Meu filho sempre se preocupou muito comigo. Ter uma mãe com transtornos mentais o fez navegar junto comigo por um distúrbio psiquiátrico complexo. Acreditem, eu não gostaria que ele tivesse passado por isso, mas eu não escolhi sentir essas coisas e muito menos tenho controle de como lidar com meus passeios pelos extremos e bordas. Por muitos anos, esse menino que hoje já alcança quase meus ombros, queria me dar colo e proporcionar o amparo que eu nunca tive, isso desde quando mal alcançava minha cintura. E, sinto dizer para as mães que acham lindo uma criança as acalmando num momento de tristeza e caos, mas crianças não tem que fazer isso. Nós somos os adultos e nós devemos ampará-las. Não o contrário. Essa inversão de papéis pode colocá-las em um sofrimento muito grande e as atrapalhar psiquicamente.
Meu filho e eu nós encontramos em outro momento agora.
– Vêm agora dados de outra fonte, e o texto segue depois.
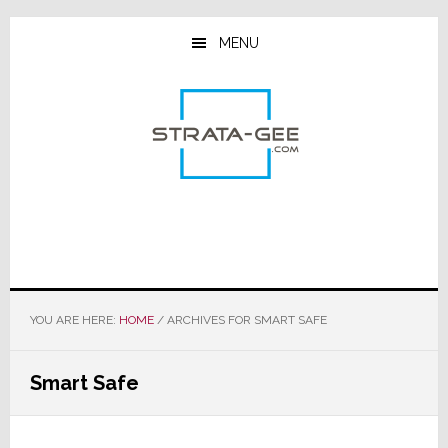
Skip
Skip
Skip
to
to
to
MENU
main
primary
footer
content
sidebar
YOU ARE HERE:
HOME
/
ARCHIVES FOR SMART SAFE
Smart Safe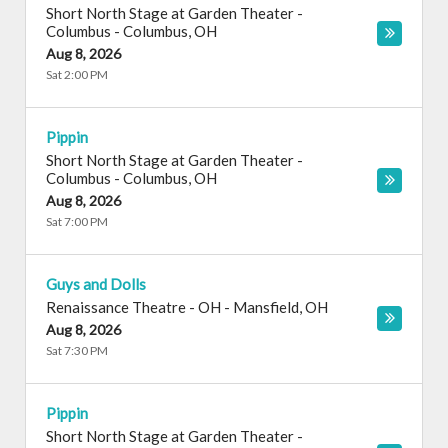
Short North Stage at Garden Theater -
Columbus
-
Columbus
,
OH
Aug 8, 2026
Sat 2:00 PM
Pippin
Short North Stage at Garden Theater -
Columbus
-
Columbus
,
OH
Aug 8, 2026
Sat 7:00 PM
Guys and Dolls
Renaissance Theatre - OH
-
Mansfield
,
OH
Aug 8, 2026
Sat 7:30 PM
Pippin
Short North Stage at Garden Theater -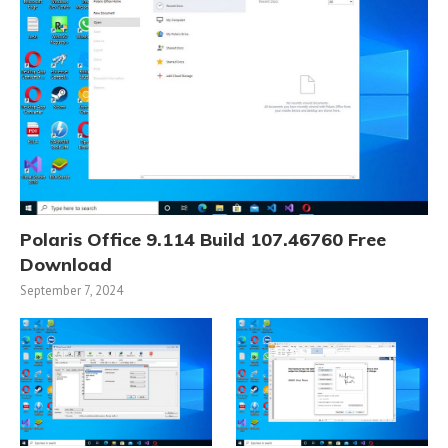
Polaris Office 9.114 Build 107.46760 Free
Download
September 7, 2024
Ele está lidando com sentimentos e questionamentos que ele não pode se ocupar antes e eu, felizmente, cheguei num ponto do meu tratamento que pude dar uma virada muito importante na minha vida. Meus passeios pelos extremos e bordas se tornaram raros e as caminhadas onduladas da normalidade fazem parte da minha vida agora. Ele pergunta: o que eu vou fazer quando crescer? eu vou ser rico ou pobre? onde eu vou morar? qual faculdade vou fazer? A psicóloga dele sugeriu que eu também me colocasse em cena e pudesse imaginar junto com ele o que estaríamos fazendo daqui a 10, 20, 30 anos. Quase como numa entrevista de emprego: onde você se enxerga a curto, médio e longo prazo?
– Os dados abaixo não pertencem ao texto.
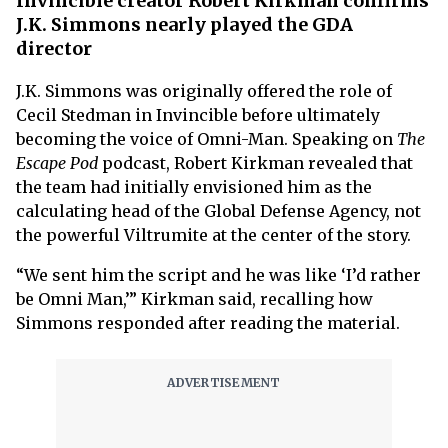
Invincible creator Robert Kirkman confirms
J.K. Simmons nearly played the GDA
director
J.K. Simmons was originally offered the role of
Cecil Stedman in Invincible before ultimately
becoming the voice of Omni-Man. Speaking on
The
Escape Pod
podcast, Robert Kirkman revealed that
the team had initially envisioned him as the
calculating head of the Global Defense Agency, not
the powerful Viltrumite at the center of the story.
“We sent him the script and he was like ‘I’d rather
be Omni Man,’” Kirkman said, recalling how
Simmons responded after reading the material.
Meu filho e eu, após o temporal que destruiu nossa cidade, tivemos conversas muito reveladoras e poéticas. Assim como também nos foi possível perceber melhor nosso ambiente. Descobrimos que uma família de passarinhos está fazendo um ninho em frente ao prédio da nossa janela. E eles visitam nosso pátio em busca de gravetos. Todos os dias. O que passamos aqui na cidade parecia cena de filme de terror ou ficção científica. Nossa dependência da tecnologia é tão grande que emburrecemos. O mesmo ser humano que descobriu, fez e faz tantas coisas bonitas se destrói pouco a pouco. Nós somos coniventes com a destruição de nosso próprio ambiente. Cientistas já compartilharam quais são nossas opções e que não temos muito tempo. A mudança é urgente. Quando meu filho faz o que eu chamei de Brincadeira do Amanhã e tentamos pensar onde estaremos daqui a 20 anos, eu não preciso voltar às bordas ou aos extremos para ficar desorganizada ou em sofrimento. Sinto que estou mentindo para ele.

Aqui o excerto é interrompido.